The new supply landscape

Fruitnet’s annual survey of fresh produce industry sentiment looks at the challenges and trends that are set to shape the fruit and vegetable business in the next 12 months. Here in Part 1, we look at the what lies ahead for suppliers and producers.

by Mike Knowles

What kind of impact will the challenges listed on the coming pages have on the fresh produce business in 2022?

Respondents were asked to rank each of the following potential challenges according to the level of predicted impact – with zero being no impact, and ten being the maximum impact.

“In the 12 coming months, logistical issues will be a major challenge for international fruit business. Availability of containers, costs of transport can change the common business lines in worldwide exchanges. New technologies will also have a big impact but in a longer term than 12 months.”

David Socheleau, Le Verger de la Blottière (France)

“Logistics and transport will have a tremendous impact. cost reduction and high-quality yields will be key to facing these challenges, and technology will play a crucial role in achieving the goal.”

Isabel Quiroz, iQonsulting (Chile)

“The pandemic was the ultimate cause of the logistical challenges that the world faced in 2021. This will remain in 2022, with it impacting both the supply of labour – pickers, packhouses, drivers – and the way in which products are purchased and sold. The cost to ship products globally will increase and ability to ship products will decrease, thus making some products unaffordable and unprofitable. Ultimately it will all fall back on the producer.”

Brendon Osborn, Heartland Fruit (New Zealand)

“Current cost increases will have a major impact on producers, but likely also on consumer behaviour. Labour issues will continue to be an important theme for all businesses along the supply chain.”

Cindy van Rijswick, Rabobank (Netherlands)

“Covid-19 is having a ‘snowball effect’ on how business is done now, by all aspects of the produce industry across the board – from logistics nationally to international as well. the overall economic climate is changing and prices are rising.”

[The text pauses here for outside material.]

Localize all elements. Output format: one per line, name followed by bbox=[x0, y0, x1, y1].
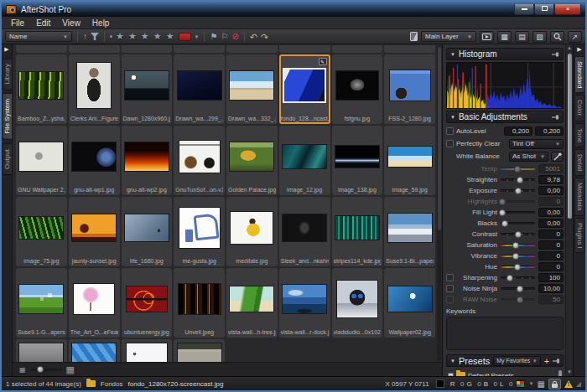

Robert Schueller, Melissa’s Produce (US)

“Our supply chain was based on many aspects that are no longer valid. Therefore we are changing ways, to secure the sourcing of fresh fruits around the world in line with the new logistic reality, the impact of our activities, and supply-demand forecasting. More important will be farm-to-table initiatives, and how we deliver the cheapest priced fresh produce possible and the highest possible return to the farmer-grower.”

Juan Andres Ferrari, ACF Global Sourcing (Chile)

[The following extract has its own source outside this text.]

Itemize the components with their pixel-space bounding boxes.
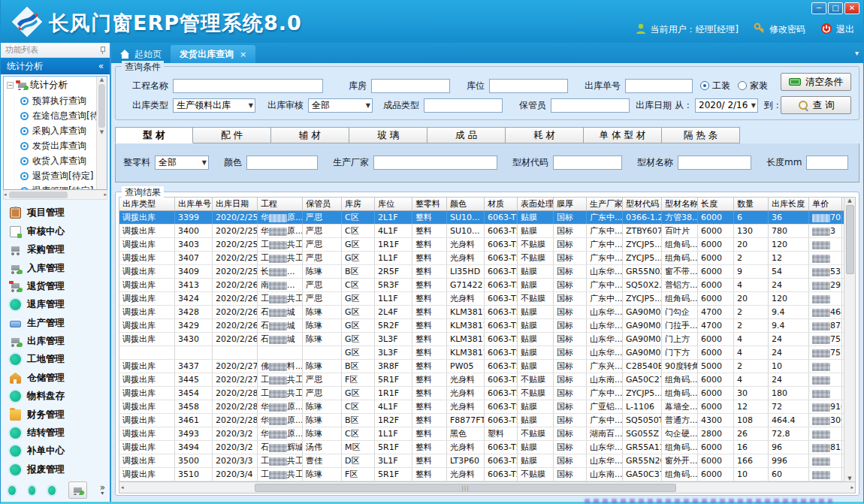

“The effect will be here to stay for another year or so, subject to Covid now being under control. I foresee that inflation has not been registered yet, but it’s happening and the world is yet to see it.”

Azhar Tambuwala, Seasonz International (India)

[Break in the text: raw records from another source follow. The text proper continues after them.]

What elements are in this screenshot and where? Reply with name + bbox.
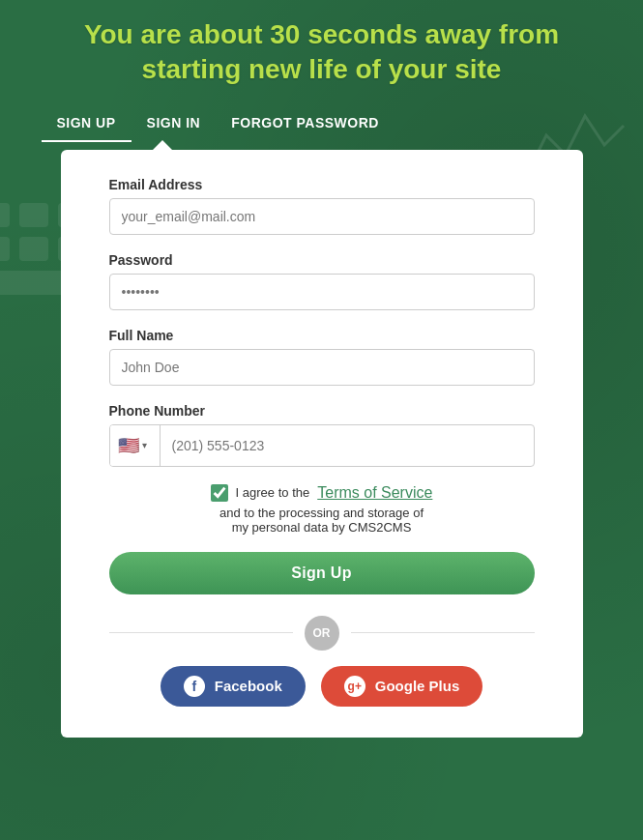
terms-subtext: and to the processing and storage of my … [219,506,424,535]
signup-form-card: Email Address Password Full Name Phone N… [61,150,583,738]
nav-tabs: SIGN UP SIGN IN FORGOT PASSWORD [22,107,622,142]
password-label: Password [109,252,535,268]
or-divider: OR [109,616,535,651]
terms-check-row: I agree to the Terms of Service [211,484,433,502]
us-flag-icon: 🇺🇸 [118,435,139,456]
chevron-down-icon: ▾ [142,440,147,450]
fullname-input[interactable] [109,349,535,386]
signup-button[interactable]: Sign Up [109,552,535,594]
phone-input-group: 🇺🇸 ▾ [109,424,535,467]
divider-line-right [351,632,535,633]
terms-agree-text: I agree to the [236,485,310,500]
tab-signup[interactable]: SIGN UP [42,107,132,142]
terms-of-service-link[interactable]: Terms of Service [317,484,432,502]
page-title: You are about 30 seconds away from start… [55,17,588,107]
fullname-group: Full Name [109,328,535,386]
email-label: Email Address [109,177,535,192]
password-input[interactable] [109,274,535,310]
tab-forgot-password[interactable]: FORGOT PASSWORD [216,107,395,142]
phone-flag-selector[interactable]: 🇺🇸 ▾ [110,425,161,466]
email-group: Email Address [109,177,535,235]
phone-label: Phone Number [109,403,535,419]
social-buttons-row: f Facebook g+ Google Plus [109,666,535,707]
googleplus-icon: g+ [344,676,365,697]
phone-group: Phone Number 🇺🇸 ▾ [109,403,535,467]
googleplus-label: Google Plus [375,678,460,694]
facebook-label: Facebook [215,678,282,694]
email-input[interactable] [109,198,535,235]
terms-checkbox[interactable] [211,484,228,502]
phone-number-input[interactable] [161,428,534,463]
or-label: OR [305,616,339,651]
facebook-icon: f [184,676,205,697]
password-group: Password [109,252,535,310]
fullname-label: Full Name [109,328,535,343]
tab-signin[interactable]: SIGN IN [132,107,217,142]
divider-line-left [109,632,293,633]
googleplus-login-button[interactable]: g+ Google Plus [321,666,483,707]
facebook-login-button[interactable]: f Facebook [161,666,306,707]
terms-section: I agree to the Terms of Service and to t… [109,484,535,535]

“Logistical challenges! These shipping/ container companies are making absurd returns and not passing them on to customers – particularly fresh produce producers who often have to waste their exports, because they can’t afford a container or guarantee it will get to the new market in time.”

Abbie Franklin, New Zealand Frost Fans (New Zealand)

“The lack of containers and increased shipping prices have hit the industry, but the problems at South African ports are not really pandemic-related – more to do with bad attitude, utter incompetence, and corruption. The changes in technology, including Crispr, are going to provide a revolution in best practice. Farming is going to move to becoming highly technological.”

Peter Allderman, TopFruit (South Africa)

“We have huge inflation in horticulture with wages, logistics and inputs. All of this is being ignored by the supermarkets, so growers will give up and uk produce will decline. the supermarkets have too much power.”

Archie Saul, John Saul Ltd (UK)

“The economy will not be able to recover in 2022, because it has been deeply affected by the pandemic. All areas and sectors will need to rebuild and save money.”

Quang Anh Nguyen, Tam An Ha Noi Co (Vietnam)

“Multi-sourcing [will emerge as a trend] as a result of growing uncertainties in the ‘classic’ food trades.”

Rafael Llerena, EasyFresh (Spain)

“The environment will become more important. Young people see the risks to the planet and they expect the products they buy to be responsibly and sustainably sourced.”

Denis Punter, Total Produce (UK)

“We are observing a harsh decline in the marketplace, and I believe that this trend is not going to change for a while. Investments in agri production have not been planned well, and there is a very obvious supply-demand imbalance.”